After local skin anesethesia was
applied, small open incisions were made over the surgical level and the spine
was accessed with the aid surgical tubular retractors bilaterally at LUMBAR X/Y, and LUMBAR Y/Z,
whose position was then radiographically verified intraoperatively. Facet and medial branch blocks were also
performed bilaterally at LUMBAR X/Y, and LUMBAR Y/Z during this portion of the case to achieve
intra- and postoperative pain control.
These procedures were also done at adjacent LUMBAR
X-1/Y-1 level to address cross-innervation.
On the RIGHT SIDE THE DIRECT
POSTERIOR DECOMPRESSION was done via a hemilaminotomy was performed and the
lateral recess was decompressed surgically at both levels. An endoscope was
also used during this portion of the case to aid in the continuous direct
visualization of the the surgery. This
resulted in partial removal of the respective laminae starting of its inferior
margin and partial removal of the medial facet joint and removal of ligamentum
flavum using rongeurs and drills. The
intervertebral disc and the traversing nerve root were visualized.
On the LEFT SIDE THE DIRECT
POSTERIOR DECOMPRESSION was done via a hemilaminotomy was performed and the
lateral recess was decompressed surgically at both levels. An endoscope was
also used during this portion of the case to aid in the continuous direct
visualization of the the surgery. This
resulted in partial removal of the respective laminae starting of its inferior
margin and partial removal of the medial facet joint and removal of ligamentum
flavum using rongeurs and drills. The
intervertebral disc and the traversing nerve root were visualized.
On both sides, these maneuvers
allowed adequate visualization of the herniated disc and several large
fragments were removed from the intervertebral disc thereby decompressing the
axilla between the exiting and traversing nerve root and below the dural sack
centrallly. This allowed inspection of
the anterior spinal canal and of the decompressed lateral recess.
For the RIGHT-SIDED RHIZOTOMY
portion of the procedure, a tubular retractor system was placed through a separate skin incisions at the L4, and L5
transverse process of the L4/5, and L5/S1 facet joint. The medial and lateral branches were directly
and continuously visualized, and a neurectomy was performed by dissecting and
and ablating the medial and lateral branch with continuous, non-pulsed
radiofrequency heating local tissues to over 60 degrees Celsius for a minimum
of 90 seconds per site.
For the LEFT-SIDED RHIZOTOMY portion
of the procedure, a tubular retractor system was placed through a separate skin incisions at the L4, and L5
transverse process of the L4/5, and L5/S1 facet joint.
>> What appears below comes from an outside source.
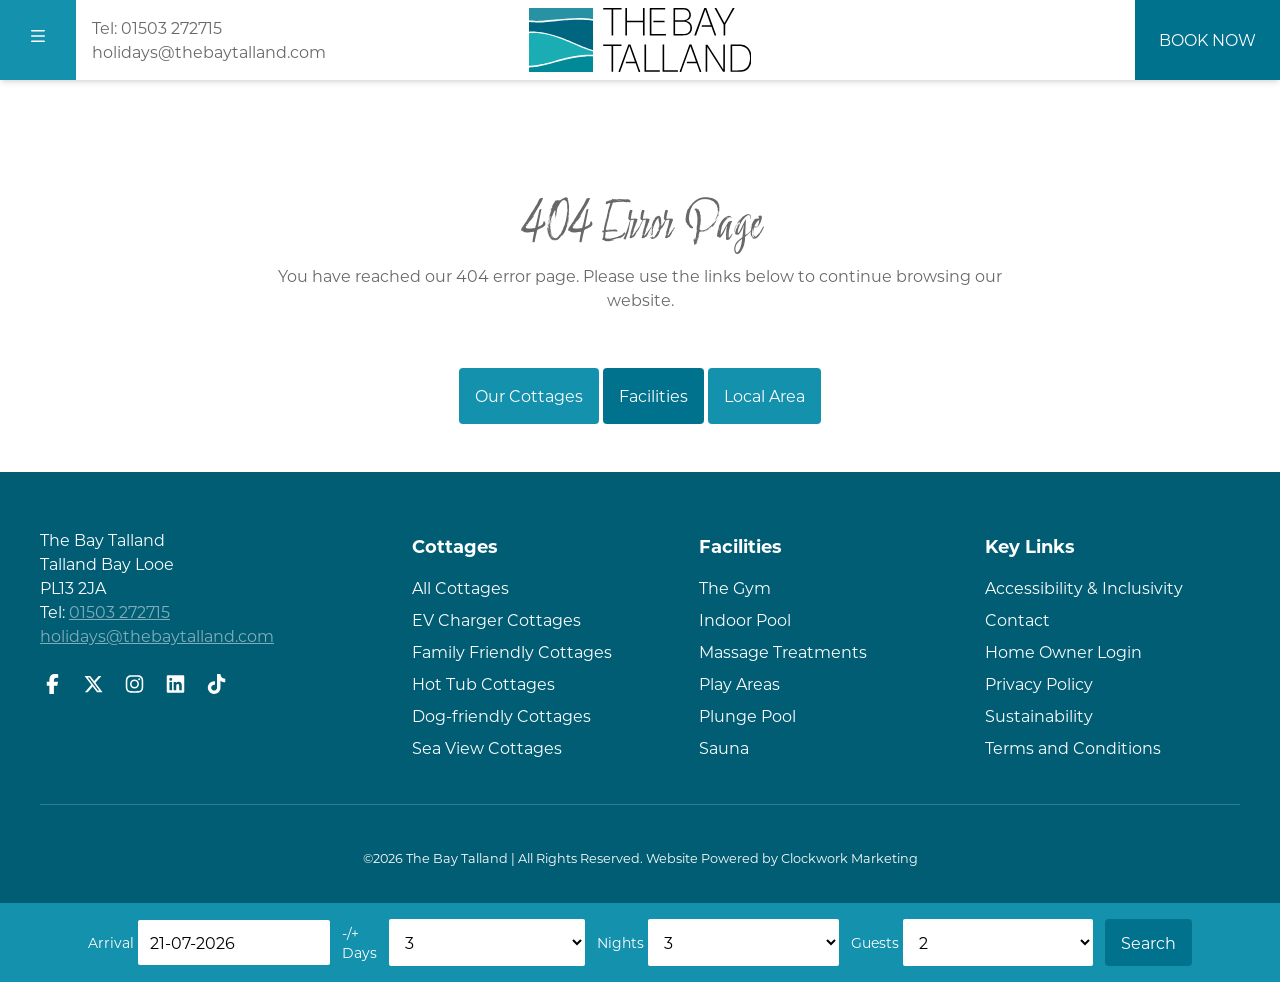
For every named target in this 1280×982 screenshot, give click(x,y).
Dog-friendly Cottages (501, 715)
The medial and lateral branches were directly
and continuously visualized, and a neurectomy was performed by dissecting and
and ablating the medial and lateral branch with continuous, non-pulsed
radiofrequency heating local tissues to over 60 degrees Celsius for a minimum
of 90 seconds per site.
At the end of the case, the
traversing root(s) were adequately decompressed and visualized. There was no evidence of dural leakage. The surgical sites were checked for
hemostasis. Forty mg of Depomedrol were
injected epidurally for reduction of postoperative symptoms. The wound was closed with a horizontal
matress stich using 4-0 monocryl. A
surgical dressing was applied.
FOLLOW-UP:
The patient was observed to be
without any new neurologic signs or symptoms, transported to the recovery area,
and discharged with standard written and verbal home going instructions.
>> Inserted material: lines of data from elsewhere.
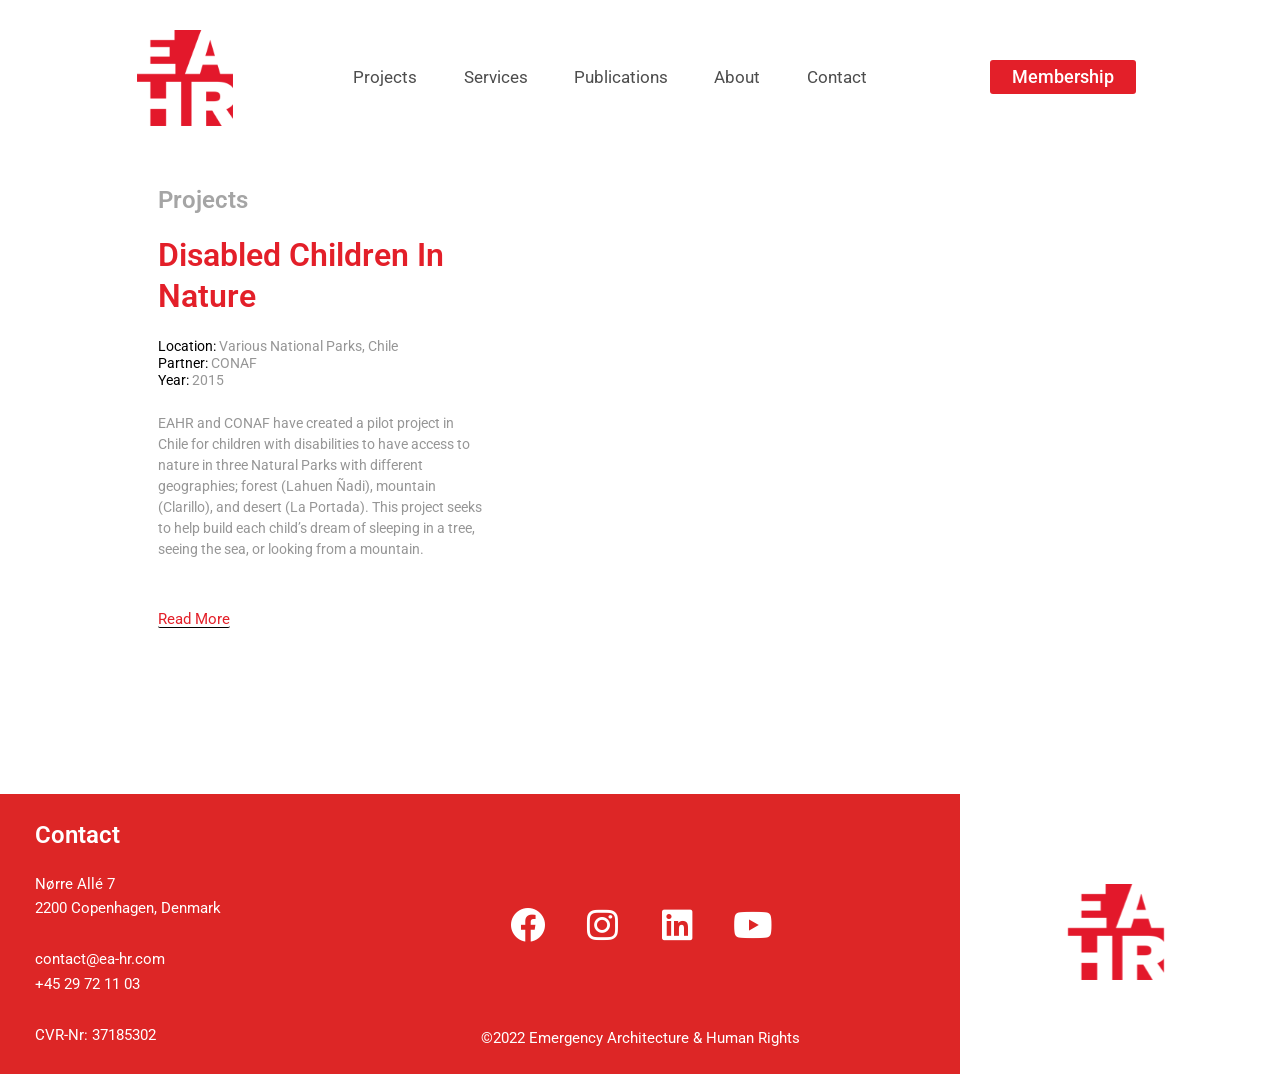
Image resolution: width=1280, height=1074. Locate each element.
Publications (621, 78)
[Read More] (194, 620)
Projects (366, 78)
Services (486, 78)
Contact (856, 78)
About (747, 78)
The patient is to see me in the
office within 2 weeks. A follow up
appointment has been scheduled for the patient.
The patient did received prescriptions for postoperative pain medication
in the office prior to surgery. The
patient also received informational material on the use of the discharge
medication and signed an educational consent form for the proper use of these
medications.
The patient was instructed to
call my office with persistent fevers, chills, drainage from the wound, or
increasing back or leg pain. The patient
knows how to reach me by calling my office at 520-204-1495.